Three outdoor dining rooms with small green plants and floor-to-ceiling sliding doors.
The seven air conditioners at Oiji cost close to $400 each.
Oiji

Left to compete with the summer heat, Yim estimates running his two air conditioners has increased Osamil’s electricity bill by $800 per month. Payal Sharma, owner of Baar Baar in the East Village, says the two water coolers and roughly 20 fans powering her outdoor setup have caused her electricity bill to “skyrocket.”

The sheer cost of cooling units, which can range from $400 to $4,000, is more than many independent restaurant owners can afford, and some restaurateurs who previously invested in enclosed outdoor spaces have had to get creative. American Brass in Long Island City turned one of its outdoor dining greenhouse into an actual greenhouse after realizing that the structures would not be usable in the summer heat, according to a spokesperson for the restaurant.

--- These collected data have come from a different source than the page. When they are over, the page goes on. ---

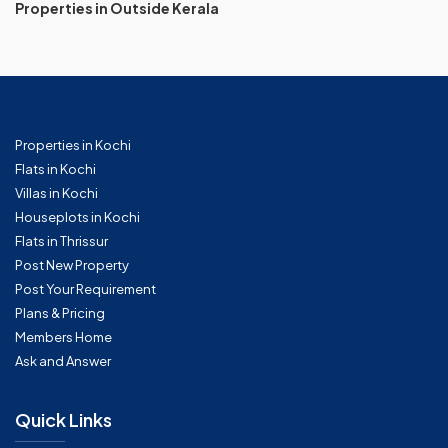
Properties in Outside Kerala
Properties in Kochi
Flats in Kochi
Villas in Kochi
Houseplots in Kochi
Flats in Thrissur
Post New Property
Post Your Requirement
Plans & Pricing
Members Home
Ask and Answer
Quick Links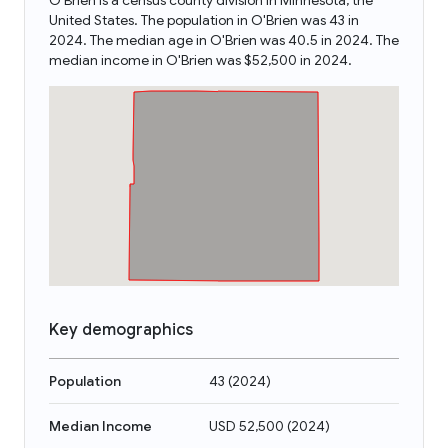
O'Brien is a census county division in Minnesota, the
United States. The population in O'Brien was 43 in
2024. The median age in O'Brien was 40.5 in 2024. The
median income in O'Brien was $52,500 in 2024.
Key demographics
Population
43
(
2024
)
Median Income
USD 52,500
(
2024
)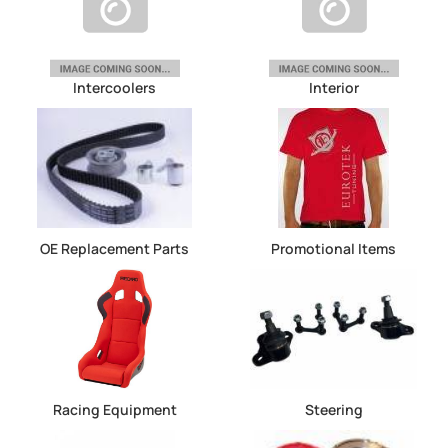
Intercoolers
Interior
OE Replacement Parts
Promotional Items
Racing Equipment
Steering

Others are looking at the units as a long-term investment for future summers of outdoor dining. “That structure is going to stay no matter what,” Sharma says of the outdoor setup at Baar Baar. The restaurateur has outfitted her outdoor dining space with two water cooling units, which she received in July after a months-long backorder. The coolers cost $4,000 each before installation and electrical fees. It’s expensive, she says, but a small price to pay after the thousands of dollars she’s already sunk into the outdoor structure, including roughly $13,000 on individual heaters this past winter.

“This is a never-ending development,” she says. “You just keep going and going and going until something new pops up.”